== Work instruction ==
Scan the entries below and extract each line with the word "medical" in it.

'''

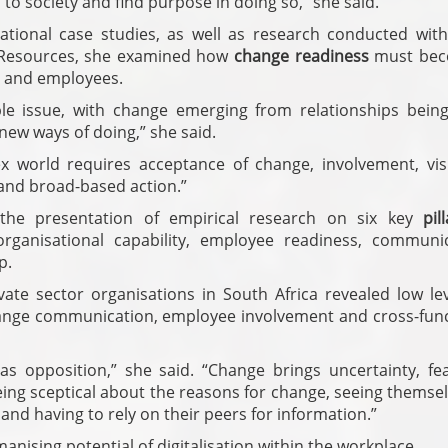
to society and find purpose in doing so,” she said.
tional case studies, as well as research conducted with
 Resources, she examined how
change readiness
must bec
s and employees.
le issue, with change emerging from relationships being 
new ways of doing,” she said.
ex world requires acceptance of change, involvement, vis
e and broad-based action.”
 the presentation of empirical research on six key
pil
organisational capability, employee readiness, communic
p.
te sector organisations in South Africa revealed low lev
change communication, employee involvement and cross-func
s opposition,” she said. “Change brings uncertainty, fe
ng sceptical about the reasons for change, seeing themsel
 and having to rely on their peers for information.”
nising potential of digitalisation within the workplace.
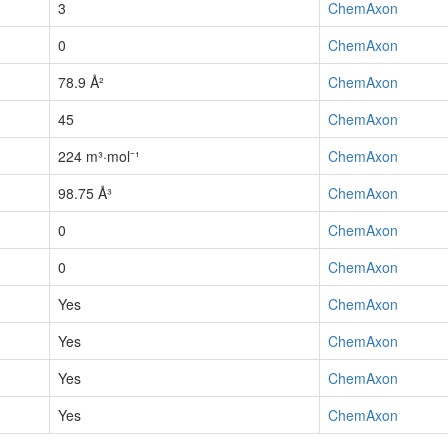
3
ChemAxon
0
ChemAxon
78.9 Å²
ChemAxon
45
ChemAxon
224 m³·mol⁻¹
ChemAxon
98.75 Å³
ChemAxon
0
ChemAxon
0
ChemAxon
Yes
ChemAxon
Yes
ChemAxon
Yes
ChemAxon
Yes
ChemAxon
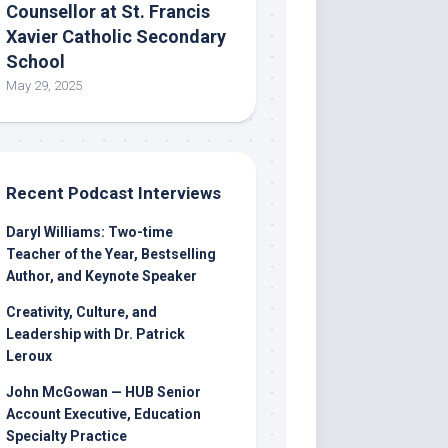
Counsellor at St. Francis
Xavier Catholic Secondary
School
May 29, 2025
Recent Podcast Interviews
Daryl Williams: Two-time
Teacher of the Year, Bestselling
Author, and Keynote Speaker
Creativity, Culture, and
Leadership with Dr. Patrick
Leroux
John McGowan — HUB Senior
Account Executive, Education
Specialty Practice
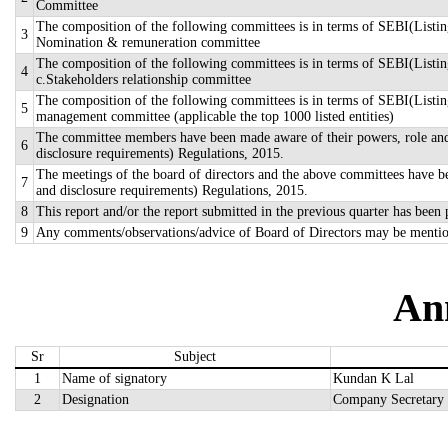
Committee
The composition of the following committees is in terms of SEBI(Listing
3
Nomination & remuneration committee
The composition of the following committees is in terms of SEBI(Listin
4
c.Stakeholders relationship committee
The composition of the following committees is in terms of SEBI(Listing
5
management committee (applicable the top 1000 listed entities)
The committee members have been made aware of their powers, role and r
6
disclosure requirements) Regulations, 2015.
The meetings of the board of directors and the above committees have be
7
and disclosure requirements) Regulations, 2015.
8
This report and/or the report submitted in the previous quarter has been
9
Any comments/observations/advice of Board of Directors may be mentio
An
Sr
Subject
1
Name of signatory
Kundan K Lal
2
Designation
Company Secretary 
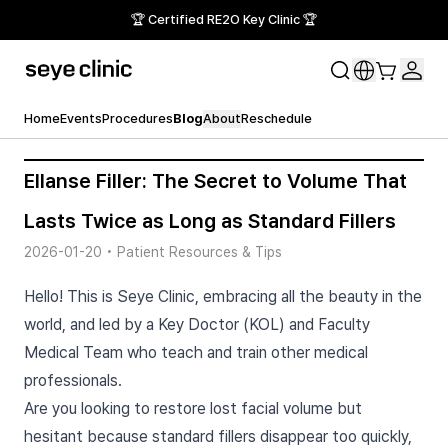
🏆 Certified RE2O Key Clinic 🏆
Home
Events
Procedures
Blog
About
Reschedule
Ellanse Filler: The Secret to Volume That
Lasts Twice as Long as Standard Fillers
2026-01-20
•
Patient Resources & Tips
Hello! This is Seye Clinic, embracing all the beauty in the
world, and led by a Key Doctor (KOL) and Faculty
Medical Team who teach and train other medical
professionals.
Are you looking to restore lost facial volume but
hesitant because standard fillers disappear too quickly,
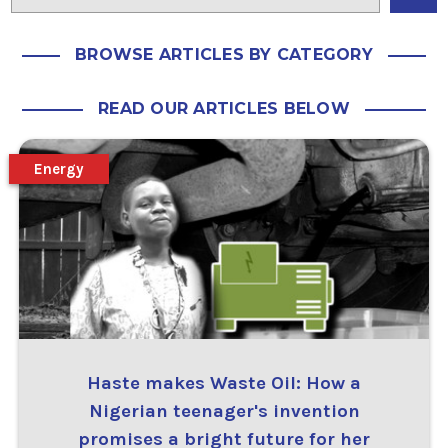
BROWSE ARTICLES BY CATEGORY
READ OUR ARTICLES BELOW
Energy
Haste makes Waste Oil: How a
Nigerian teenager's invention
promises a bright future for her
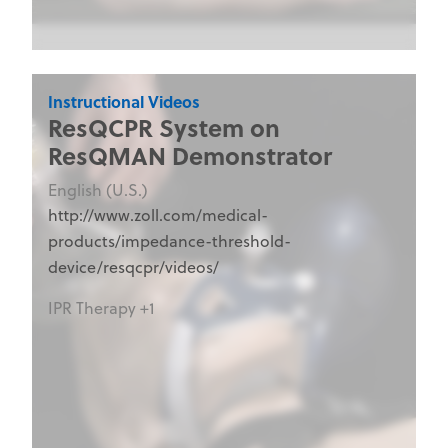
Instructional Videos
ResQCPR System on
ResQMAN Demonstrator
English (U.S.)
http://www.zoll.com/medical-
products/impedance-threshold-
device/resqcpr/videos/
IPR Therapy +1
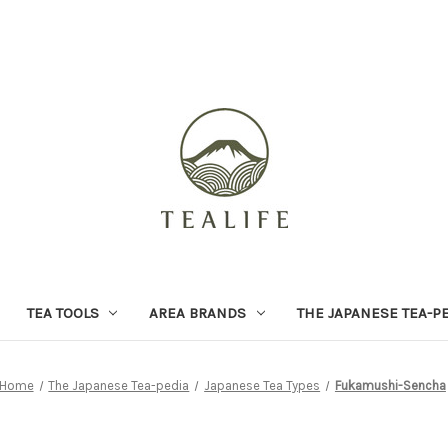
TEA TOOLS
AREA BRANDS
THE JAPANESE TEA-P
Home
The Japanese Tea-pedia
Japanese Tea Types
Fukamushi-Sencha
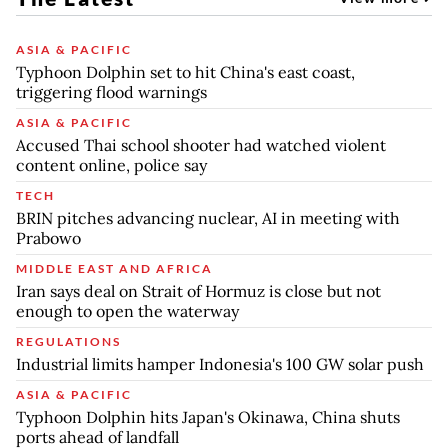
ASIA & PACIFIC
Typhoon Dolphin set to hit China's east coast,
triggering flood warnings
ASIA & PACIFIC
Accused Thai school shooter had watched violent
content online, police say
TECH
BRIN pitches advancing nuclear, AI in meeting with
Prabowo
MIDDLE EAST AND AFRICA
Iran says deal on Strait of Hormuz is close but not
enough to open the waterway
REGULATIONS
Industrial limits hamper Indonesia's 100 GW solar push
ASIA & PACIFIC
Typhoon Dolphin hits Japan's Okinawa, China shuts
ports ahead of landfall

'''
'''

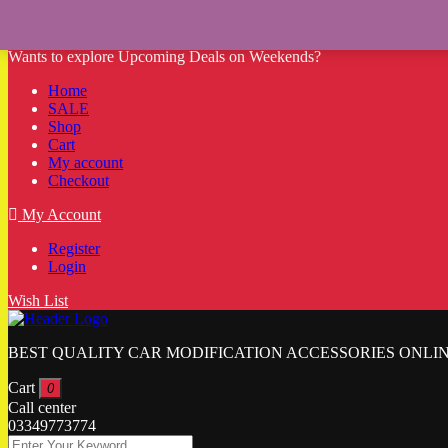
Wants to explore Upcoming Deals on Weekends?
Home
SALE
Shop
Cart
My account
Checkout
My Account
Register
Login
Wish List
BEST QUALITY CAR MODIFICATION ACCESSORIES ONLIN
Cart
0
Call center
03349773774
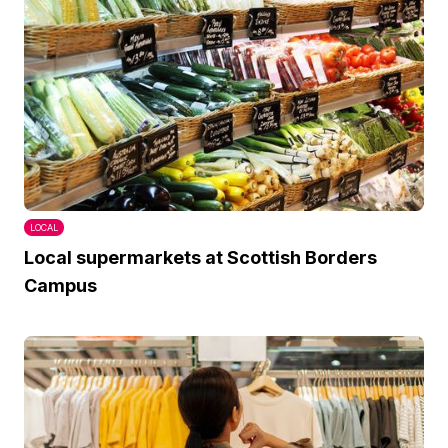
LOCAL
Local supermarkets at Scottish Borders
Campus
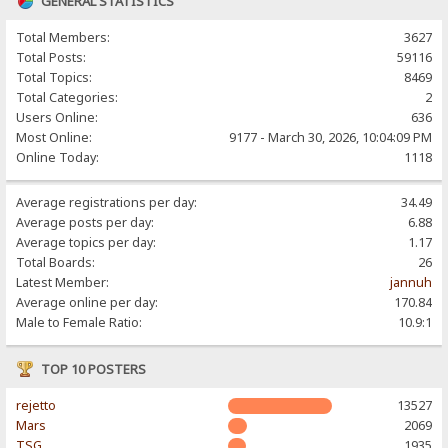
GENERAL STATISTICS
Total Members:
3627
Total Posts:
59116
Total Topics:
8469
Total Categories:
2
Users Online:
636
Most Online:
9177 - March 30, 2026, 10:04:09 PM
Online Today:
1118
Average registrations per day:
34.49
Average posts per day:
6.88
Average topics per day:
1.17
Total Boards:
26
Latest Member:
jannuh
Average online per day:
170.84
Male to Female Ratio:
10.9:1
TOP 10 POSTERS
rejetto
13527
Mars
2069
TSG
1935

'''

== Exercise answer ==
Medical Team who teach and train other medical
http://www.zoll.com/medical-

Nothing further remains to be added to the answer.